Isaiah 10:5-7,
13-16
Psalm 94:5-6, 7-8, 9-10, 14-15 Matthew 11:25-27 Today’s first reading tells us that God can make use of people and events to carry out the divine plan, even when their intentions are in themselves unrelated to God’s plan. Clearly (and admittedly in the reading) when the Assyrian ruler implements God’s plan, what he achieves “is not what he intends,” anymore than Cyrus’s intention in repatriating the exiled Jews was to further the divine plan or that Caesar Augustus’ intention in decreeing a census was to have Mary’s child be born in Bethlehem of Judea. But the vision of faith operative in Scripture recognizes those actions as part of God’s plan. The vision of faith does not change the data of experience, which are there for anyone —believer or unbeliever— to see.

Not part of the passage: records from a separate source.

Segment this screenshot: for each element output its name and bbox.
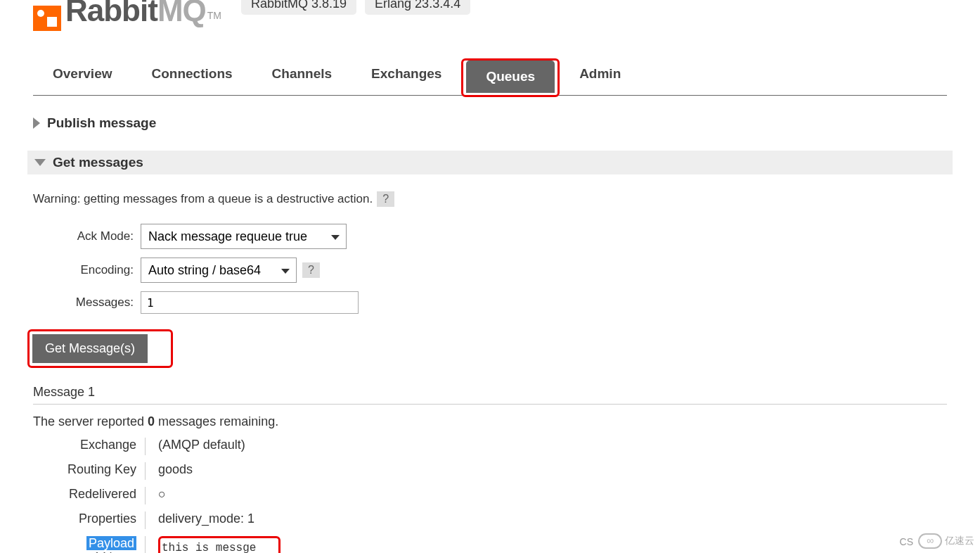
section-get-messages: Get messages Warning: getting messages f… [33, 151, 947, 553]
exchange-label: Exchange [33, 438, 146, 455]
header-row: Rabbit MQ TM RabbitMQ 3.8.19 Erlang 23.3… [33, 0, 947, 35]
ack-mode-label: Ack Mode: [33, 229, 141, 243]
logo-text-2: MQ [157, 0, 206, 28]
messages-input[interactable] [141, 291, 359, 314]
tab-admin[interactable]: Admin [560, 56, 640, 95]
encoding-label: Encoding: [33, 263, 141, 277]
routing-key-value: goods [158, 462, 947, 480]
exchange-value: (AMQP default) [158, 438, 947, 455]
get-messages-button[interactable]: Get Message(s) [32, 334, 148, 363]
tab-overview[interactable]: Overview [33, 56, 132, 95]
encoding-select-wrap: Auto string / base64 [141, 258, 297, 283]
expanded-arrow-icon [34, 159, 46, 166]
ack-mode-select-wrap: Nack message requeue true [141, 224, 347, 249]
ack-mode-select[interactable]: Nack message requeue true [141, 224, 347, 249]
get-messages-toggle[interactable]: Get messages [27, 151, 953, 174]
rabbitmq-version-badge: RabbitMQ 3.8.19 [241, 0, 356, 15]
message-header: Message 1 [33, 385, 947, 405]
logo: Rabbit MQ TM [33, 0, 221, 35]
payload-label-cell: Payload 14 bytes Encoding: string [33, 536, 146, 553]
watermark-cs: CS [900, 536, 913, 547]
publish-message-title: Publish message [47, 115, 156, 131]
warning-help-button[interactable]: ? [377, 191, 394, 207]
section-publish-message: Publish message [33, 115, 947, 131]
remaining-count: 0 [148, 414, 155, 428]
tab-queues-highlight: Queues [461, 58, 560, 97]
messages-remaining: The server reported 0 messages remaining… [33, 414, 947, 429]
routing-key-label: Routing Key [33, 462, 146, 480]
tab-exchanges[interactable]: Exchanges [352, 56, 461, 95]
payload-value-cell: this is messge [158, 536, 947, 553]
payload-highlight-box: this is messge [158, 536, 281, 553]
payload-label: Payload [86, 536, 136, 550]
collapsed-arrow-icon [33, 117, 40, 129]
watermark-brand-text: 亿速云 [945, 535, 974, 547]
logo-text-1: Rabbit [65, 0, 157, 28]
redelivered-label: Redelivered [33, 487, 146, 504]
warning-text: Warning: getting messages from a queue i… [33, 192, 373, 206]
properties-key: delivery_mode: [158, 511, 244, 526]
get-messages-form: Ack Mode: Nack message requeue true Enco… [33, 224, 947, 314]
get-messages-button-highlight: Get Message(s) [27, 329, 173, 368]
tab-channels[interactable]: Channels [252, 56, 352, 95]
properties-val: 1 [247, 511, 254, 526]
remaining-pre: The server reported [33, 414, 148, 428]
get-messages-title: Get messages [53, 155, 143, 170]
properties-value: delivery_mode: 1 [158, 511, 947, 529]
encoding-help-button[interactable]: ? [302, 262, 320, 278]
redelivered-value: ○ [158, 487, 947, 504]
logo-trademark: TM [207, 10, 221, 21]
properties-label: Properties [33, 511, 146, 529]
tab-connections[interactable]: Connections [132, 56, 252, 95]
messages-label: Messages: [33, 295, 141, 310]
warning-row: Warning: getting messages from a queue i… [33, 191, 947, 207]
cloud-icon [918, 533, 942, 549]
publish-message-toggle[interactable]: Publish message [33, 115, 947, 131]
rabbitmq-logo-icon [33, 6, 61, 31]
tab-queues[interactable]: Queues [466, 61, 555, 93]
remaining-post: messages remaining. [155, 414, 278, 428]
main-tabs: Overview Connections Channels Exchanges … [33, 56, 947, 96]
erlang-version-badge: Erlang 23.3.4.4 [365, 0, 470, 15]
watermark-brand: 亿速云 [918, 533, 974, 549]
message-details-table: Exchange (AMQP default) Routing Key good… [33, 438, 947, 553]
payload-value: this is messge [162, 542, 256, 553]
encoding-select[interactable]: Auto string / base64 [141, 258, 297, 283]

But it changes us and, in so doing, it changes the way we read those data and, consequently, the way we respond to them. Faced with a scattering of dots on a white page, we are probably at a loss trying to find meaning in them. But if we place on the page an overlay with the outline of the United States and the interstate boundary lines drawn on it, we suddenly recognize some dots as Boston, New Orleans, Seattle, etc. The vision of faith, while not identical with the above overlay, is not totally unlike it either in that it helps us to find faith meaning in the sometimes scattered data of our life experiences. Perhaps that is why in today’s gospel reading Jesus says that “although
you have hidden these things from the wise and the learned, you have revealed
them to the childlike.” Human wisdom and learning alone
are not the proper overlay to recognize God’s plan in the data of experience.
Single-heartedness, trust, and an awareness of God’s love and of our dependence
on God’s goodness are the right overlay. And those are childlike
(not the same as childish) characteristics.